* [RAW DATA]

Start of Block

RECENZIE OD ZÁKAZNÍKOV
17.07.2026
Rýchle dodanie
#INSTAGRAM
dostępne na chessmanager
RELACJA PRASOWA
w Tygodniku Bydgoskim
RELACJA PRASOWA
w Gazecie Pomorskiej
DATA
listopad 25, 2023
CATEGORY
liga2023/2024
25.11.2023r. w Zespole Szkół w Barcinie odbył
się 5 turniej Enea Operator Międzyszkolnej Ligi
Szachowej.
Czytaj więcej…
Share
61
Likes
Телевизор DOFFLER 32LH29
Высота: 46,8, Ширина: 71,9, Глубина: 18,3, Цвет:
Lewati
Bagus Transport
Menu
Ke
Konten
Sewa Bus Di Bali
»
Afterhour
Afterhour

End of Block
Start of Block

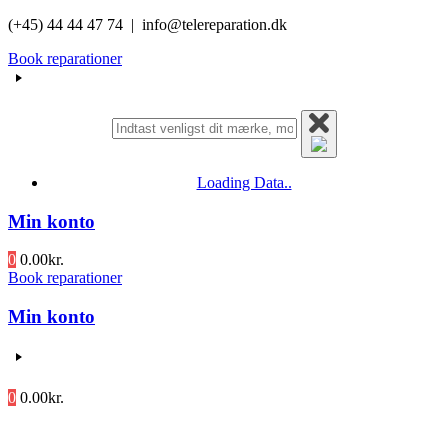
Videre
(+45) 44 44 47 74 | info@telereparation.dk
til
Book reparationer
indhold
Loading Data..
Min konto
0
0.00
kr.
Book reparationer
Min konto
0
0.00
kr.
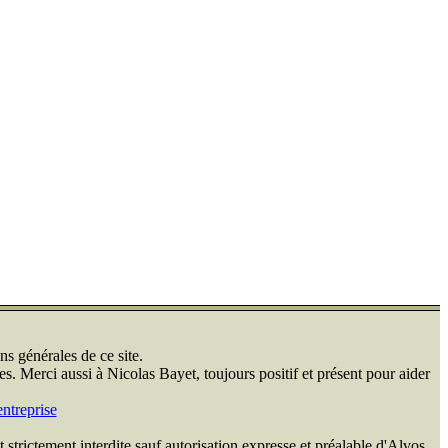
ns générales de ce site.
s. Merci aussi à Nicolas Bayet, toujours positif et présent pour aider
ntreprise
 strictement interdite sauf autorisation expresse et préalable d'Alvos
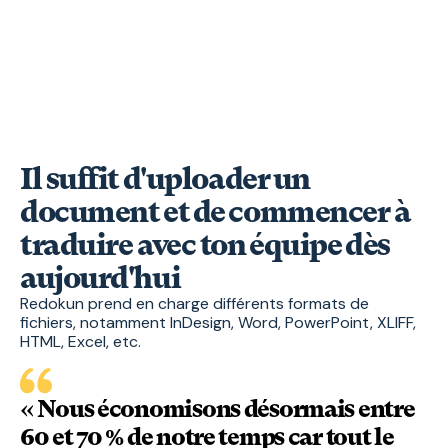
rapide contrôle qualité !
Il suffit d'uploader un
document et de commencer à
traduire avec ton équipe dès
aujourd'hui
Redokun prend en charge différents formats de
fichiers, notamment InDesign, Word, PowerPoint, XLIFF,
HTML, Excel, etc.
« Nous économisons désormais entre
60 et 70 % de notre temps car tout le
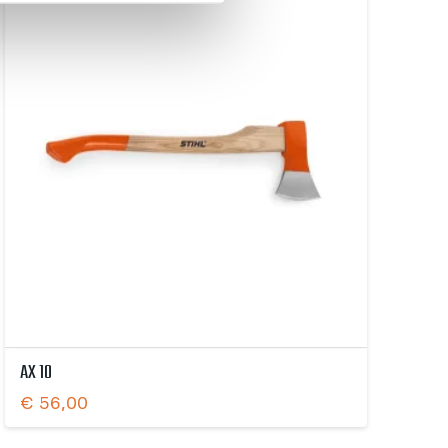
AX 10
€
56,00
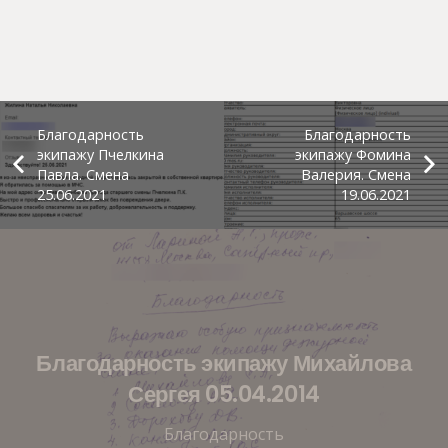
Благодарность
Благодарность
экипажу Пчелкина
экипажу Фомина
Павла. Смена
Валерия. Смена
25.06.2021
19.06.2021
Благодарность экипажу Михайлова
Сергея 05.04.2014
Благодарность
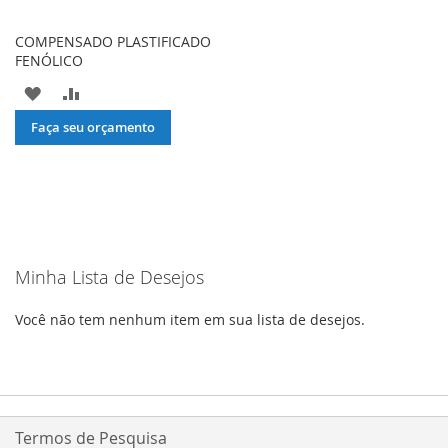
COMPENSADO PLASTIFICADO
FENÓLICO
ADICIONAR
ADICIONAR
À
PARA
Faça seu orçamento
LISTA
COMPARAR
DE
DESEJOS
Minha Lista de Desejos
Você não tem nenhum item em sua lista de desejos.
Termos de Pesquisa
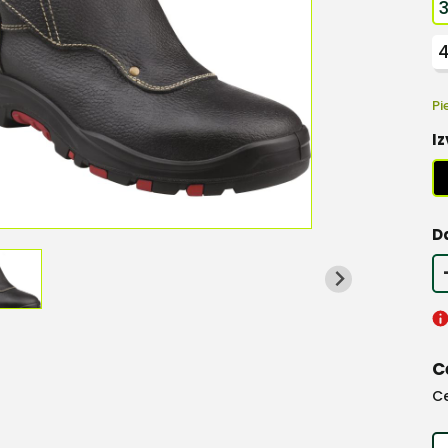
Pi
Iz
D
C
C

End of Block
Start of Block

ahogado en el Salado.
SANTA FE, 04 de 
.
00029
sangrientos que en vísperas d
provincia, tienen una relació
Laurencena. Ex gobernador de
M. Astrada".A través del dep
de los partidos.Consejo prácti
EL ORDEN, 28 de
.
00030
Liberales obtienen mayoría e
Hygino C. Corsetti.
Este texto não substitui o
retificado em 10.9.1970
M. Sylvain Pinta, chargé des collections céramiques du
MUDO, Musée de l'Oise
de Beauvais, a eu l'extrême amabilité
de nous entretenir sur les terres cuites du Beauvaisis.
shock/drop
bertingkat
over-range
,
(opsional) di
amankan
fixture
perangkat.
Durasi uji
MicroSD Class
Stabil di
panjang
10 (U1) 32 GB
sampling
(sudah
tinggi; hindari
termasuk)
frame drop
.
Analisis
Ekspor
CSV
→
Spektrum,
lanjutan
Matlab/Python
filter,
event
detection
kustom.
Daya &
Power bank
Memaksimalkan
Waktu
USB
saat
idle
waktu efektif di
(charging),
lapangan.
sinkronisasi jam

End of Block

* [EXERCISE OBJECTIVE] Return exactly, and only, the lines above starting at the line that contains "MicroSD Class" and ending at the line that contains "sinkronisasi jam".

* [RESULT OF THE TASK]
MicroSD Class
Stabil di
panjang
10 (U1) 32 GB
sampling
(sudah
tinggi; hindari
termasuk)
frame drop
.
Analisis
Ekspor
CSV
→
Spektrum,
lanjutan
Matlab/Python
filter,
event
detection
kustom.
Daya &
Power bank
Memaksimalkan
Waktu
USB
saat
idle
waktu efektif di
(charging),
lapangan.
sinkronisasi jam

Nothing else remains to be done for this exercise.